How long could this go on?
It was December 23rd.
Georgie knew what happened back in 1998: Neal ended up on her doorstep on Christmas Day. That meant that Neal—landline Neal—would have to leave Omaha tomorrow morning, in the past, to propose to her.
Would that still happen . . . Would Neal still propose? Or had Georgie screwed that up an hour ago, in one fell swoop of Seth?
Maybe she’d screwed it up the very first time she called Neal in the past.
Yesterday, Georgie had wondered if she was supposed to talk Neal out of loving her—if that was the point of this magic, to save him from her. But what if she’d talked him out of it just by opening her mouth?
She was thinking in hot, helpless circles when Heather walked down the back steps into the laundry room. She was carrying one of those Campbell’s soups that you can heat up in the microwave, then drink out of the can. Chicken & Stars.
“Do you ever feed yourself?” Heather asked. “Or does Neal just set out a dish for you every morning?”
“Sometimes I order things,” Georgie said.

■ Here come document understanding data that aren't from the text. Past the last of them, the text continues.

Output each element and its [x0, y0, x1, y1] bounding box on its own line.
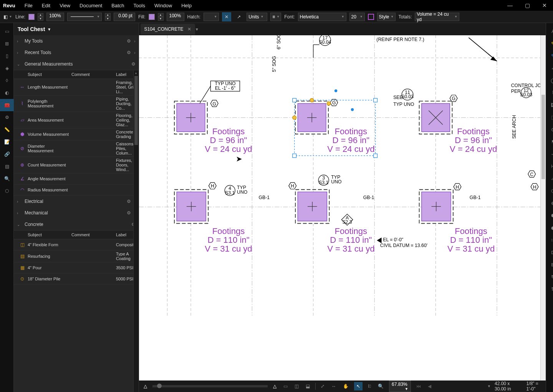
thickness-input[interactable]: 0.00 pt [114, 13, 135, 21]
tool-row[interactable]: ⊙18" Diameter Pile5000 PSI [14, 273, 139, 285]
tool-row[interactable]: ⊘Diameter MeasurementCaissons, Piles, Co… [14, 140, 139, 157]
sync-icon[interactable]: ⇅ [546, 283, 553, 295]
count-tool-icon[interactable]: ⊕ [546, 197, 553, 209]
page-slider[interactable] [152, 385, 268, 387]
section-mechanical[interactable]: ›Mechanical⚙› [14, 207, 139, 219]
drawing-canvas[interactable]: (REINF PER NOTE 7.) 17S0.04 6" SOG 5" SO… [139, 35, 546, 380]
snap-grid-icon[interactable]: ∷ [546, 234, 553, 246]
split-h-icon[interactable]: ⬓ [304, 384, 311, 389]
document-tab[interactable]: S104_CONCRETE✕ [141, 24, 195, 35]
gear-icon[interactable]: ⚙ [131, 61, 136, 67]
totals-dropdown[interactable]: Volume = 24 cu yd▼ [415, 13, 459, 21]
line-opacity-input[interactable]: 100% [46, 13, 64, 21]
spaces-icon[interactable]: ◊ [0, 74, 14, 87]
font-dropdown[interactable]: Helvetica▼ [298, 13, 346, 21]
fit-width-icon[interactable]: ↔ [330, 384, 338, 389]
search-icon[interactable]: 🔍 [0, 173, 14, 185]
crop-tool-icon[interactable]: ⬚ [546, 111, 553, 124]
tool-row[interactable]: ∠Angle Measurement [14, 173, 139, 184]
menu-view[interactable]: View [60, 3, 70, 8]
style-dropdown[interactable]: Style▼ [377, 13, 396, 21]
units-dropdown[interactable]: Units▼ [247, 13, 267, 21]
split-v-icon[interactable]: ◫ [293, 384, 300, 389]
stamp-tool-icon[interactable]: ⊙ [546, 124, 553, 136]
properties-icon[interactable]: ⚙ [0, 111, 14, 124]
tool-chest-icon[interactable]: 🧰 [0, 99, 14, 111]
tool-row[interactable]: ▦4" Pour3500 PSI [14, 262, 139, 273]
angle-snap-icon[interactable]: ↗ [234, 12, 243, 21]
single-page-icon[interactable]: ▭ [282, 384, 289, 389]
thickness-spinner[interactable]: ▲▼ [105, 13, 111, 21]
reuse-icon[interactable]: ↻ [546, 271, 553, 283]
minimize-button[interactable]: — [504, 2, 516, 8]
menu-file[interactable]: File [25, 3, 33, 8]
fill-color-swatch[interactable] [149, 14, 155, 20]
fill-opacity-spinner[interactable]: ▲▼ [158, 13, 164, 21]
tool-row[interactable]: ◫4" Flexible FormComposite [14, 239, 139, 250]
perimeter-tool-icon[interactable]: ⬡ [546, 185, 553, 197]
radius-tool-icon[interactable]: ◐ [546, 222, 553, 234]
zoom-icon[interactable]: 🔍 [376, 384, 385, 389]
tri-right-icon[interactable]: △ [272, 384, 278, 389]
zoom-input[interactable]: 67.83% ▼ [389, 380, 411, 392]
close-tab-icon[interactable]: ✕ [187, 26, 191, 32]
gear-icon[interactable]: ⚙ [127, 199, 131, 204]
gear-icon[interactable]: ⚙ [127, 210, 131, 216]
canvas-scrollbar-v[interactable] [540, 35, 546, 380]
snap-content-icon[interactable]: ⊡ [546, 246, 553, 259]
measure-mode-icon[interactable]: ✕ [222, 12, 231, 21]
text-color-swatch[interactable] [368, 14, 374, 20]
thumbnails-icon[interactable]: ⊞ [0, 38, 14, 50]
fit-page-icon[interactable]: ⤢ [319, 384, 326, 389]
flag-tool-icon[interactable]: ⚑ [546, 136, 553, 148]
section-recent-tools[interactable]: ›Recent Tools⚙› [14, 47, 139, 58]
measurements-icon[interactable]: 📏 [0, 124, 14, 136]
text-tool-icon[interactable]: A [546, 25, 553, 38]
tool-row[interactable]: ⊕Count MeasurementFixtures, Doors, Wind.… [14, 157, 139, 173]
section-my-tools[interactable]: ›My Tools⚙› [14, 35, 139, 47]
menu-batch[interactable]: Batch [111, 3, 124, 8]
hatch-dropdown[interactable]: ▼ [204, 13, 219, 21]
forms-icon[interactable]: 📝 [0, 136, 14, 148]
sets-icon[interactable]: ▤ [0, 160, 14, 173]
studio-icon[interactable]: ◐ [0, 87, 14, 99]
first-page-icon[interactable]: ⏮ [415, 384, 422, 389]
ellipse-tool-icon[interactable]: ◯ [546, 74, 553, 87]
file-access-icon[interactable]: ▭ [0, 25, 14, 38]
length-tool-icon[interactable]: ⊢ [546, 160, 553, 173]
area-tool-icon[interactable]: ▱ [546, 173, 553, 185]
gear-icon[interactable]: ⚙ [127, 50, 131, 55]
close-button[interactable]: ✕ [539, 2, 550, 8]
pan-icon[interactable]: ✋ [341, 384, 350, 389]
dim-tool-icon[interactable]: ↔ [546, 148, 553, 160]
tool-row[interactable]: ▱Area MeasurementFlooring, Ceiling, Glaz… [14, 112, 139, 128]
tool-row[interactable]: ⬢Volume MeasurementConcrete, Grading [14, 128, 139, 140]
snap-markup-icon[interactable]: ⊞ [546, 259, 553, 271]
line-color-swatch[interactable] [28, 14, 35, 20]
line-opacity-spinner[interactable]: ▲▼ [38, 13, 43, 21]
menu-tools[interactable]: Tools [134, 3, 145, 8]
line-style-dropdown[interactable]: ▼ [67, 13, 102, 21]
tool-row[interactable]: ⌇Polylength MeasurementPiping, Ducting, … [14, 96, 139, 112]
highlight-tool-icon[interactable]: ✎ [546, 38, 553, 50]
prev-page-icon[interactable]: ◀ [426, 384, 433, 389]
tri-left-icon[interactable]: △ [142, 384, 149, 389]
layers-icon[interactable]: ◈ [0, 62, 14, 74]
tool-row[interactable]: ◠Radius Measurement [14, 184, 139, 196]
maximize-button[interactable]: ▢ [522, 2, 533, 8]
more-icon[interactable]: ⬡ [0, 185, 14, 197]
menu-help[interactable]: Help [181, 3, 192, 8]
page-scale[interactable]: 1/8" = 1'-0" [526, 381, 543, 392]
bookmarks-icon[interactable]: ▯ [0, 50, 14, 62]
image-tool-icon[interactable]: 🖼 [546, 99, 553, 111]
select-icon[interactable]: ↖ [354, 382, 363, 390]
toolchest-scrollbar[interactable]: ▲ [133, 71, 139, 392]
section-electrical[interactable]: ›Electrical⚙› [14, 196, 139, 207]
menu-edit[interactable]: Edit [42, 3, 50, 8]
tool-row[interactable]: ▤ResurfacingType A Coating [14, 250, 139, 262]
fill-opacity-input[interactable]: 100% [167, 13, 184, 21]
pen-tool-icon[interactable]: ✎ [546, 50, 553, 62]
section-concrete[interactable]: ⌄Concrete⚙ [14, 219, 139, 230]
tool-row[interactable]: ↔Length MeasurementFraming, Steel, Grid … [14, 79, 139, 96]
text-select-icon[interactable]: I⃒ [366, 384, 373, 389]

“What do you feed the girls?”
“Neal feeds the girls.”
“What if Neal isn’t home?”
“Yogurt.”
Heather handed Georgie the soup, a peace offering, then sat down next to her, against the washer.
“Thanks,” Georgie said.
Heather still looked wary of Georgie. She took a deep breath and let it out through her teeth. “I know something’s going on, so you may as well tell me—are you sleeping with Seth?”
Georgie took a sip of soup and burned her mouth. “No.”
“Do you have a boyfriend who sort of sounds like your husband, but isn’t your husband, but is also named Neal?”
“No.”
“Is something really weird going on?”
Georgie turned her head toward Heather and tipped it against the dryer. “Yeah . . .”
Heather mirrored her, laying her head against the washer. “I can’t even remember you without Neal,” she said.
Georgie nodded slowly, then took another, more careful, drink of soup. “You were in our wedding, you know. Do you remember?”
“I think so,” Heather said, “but I might just be remembering the photos.”
Heather was supposed to be the flower girl, but none of Georgie’s friends had been able to afford the trip to Nebraska, so Heather became her only bridesmaid—besides Seth, who just assumed he’d be standing up for Georgie.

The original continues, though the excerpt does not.